Entendiendo nuestro llamado
Hay algunos textos en la Palabra que nos presentan lo que hoy llamaríamos una descripción de trabajo. Es decir, nos ayudan a entender cuál es la función que debe estar cumpliendo la persona que ocupa determinado rol dentro del pueblo de Dios. El pasaje de hoy es uno de esos textos, ya que nos proporciona una clara descripción de la función de aquellos llamados a ministerios de liderazgo dentro de la iglesia.
Pablo efectúa tres afirmaciones relacionados a estos ministros en la iglesia. En primer lugar, el rol de todos ellos, y no solamente del pastor, es la capacitación de los santos. Por esto se entiende darle a los santos todas las herramientas y la formación necesaria para que ellos cumplan con el rol que se les ha asignado. Esta es una tarea que no ha sido delegada a ninguna otra persona dentro del cuerpo de Cristo, y es fundamental que los líderes lo entiendan.

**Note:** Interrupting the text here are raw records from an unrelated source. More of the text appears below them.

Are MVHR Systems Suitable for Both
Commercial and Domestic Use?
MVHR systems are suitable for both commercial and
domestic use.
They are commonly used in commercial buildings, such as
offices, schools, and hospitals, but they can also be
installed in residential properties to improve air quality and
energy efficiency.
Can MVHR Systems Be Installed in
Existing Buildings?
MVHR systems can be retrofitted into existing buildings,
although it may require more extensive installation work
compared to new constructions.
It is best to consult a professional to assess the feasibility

En segundo lugar, la función de los santos es hacer la obra del ministerio. Es decir, actividades tales como la visitación, el servicio, el apoyo a los caídos, la atención de los nuevos, el evangelismo personal, y tantas otras cosas, deben ser responsabilidad de los santos, no de los líderes. Es en esto que encontramos el error conceptual más arraigado en la iglesia, pues los santos creen que esta es la responsabilidad del líder. Nuestro idioma refleja esta idea, pues decimos que el pastor se dedica «tiempo completo» al ministerio. En la mayoría de los casos, esto convierte a los santos en observadores pasivos.

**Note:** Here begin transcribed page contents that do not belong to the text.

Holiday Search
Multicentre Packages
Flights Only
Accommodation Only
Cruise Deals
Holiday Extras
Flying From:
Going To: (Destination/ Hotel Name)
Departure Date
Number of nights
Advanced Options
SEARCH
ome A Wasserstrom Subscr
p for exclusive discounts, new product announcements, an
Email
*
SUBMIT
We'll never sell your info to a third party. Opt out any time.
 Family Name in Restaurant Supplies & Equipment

La tercera afirmación de Pablo es que el funcionamiento adecuado de cada uno dentro del cuerpo es lo que produce su edificación. Tome nota que no dice que el pastor edifica la iglesia, sino que Cristo la edifica mientras cada uno hace lo que le corresponde.
Para pensar:
Este modelo tiene implicaciones fabulosas y un potencial que no puede ser exagerado. ¡Qué excelente momento para redescubrir el genial proyecto de Dios al establecer en la tierra la iglesia, que es el cuerpo de Cristo!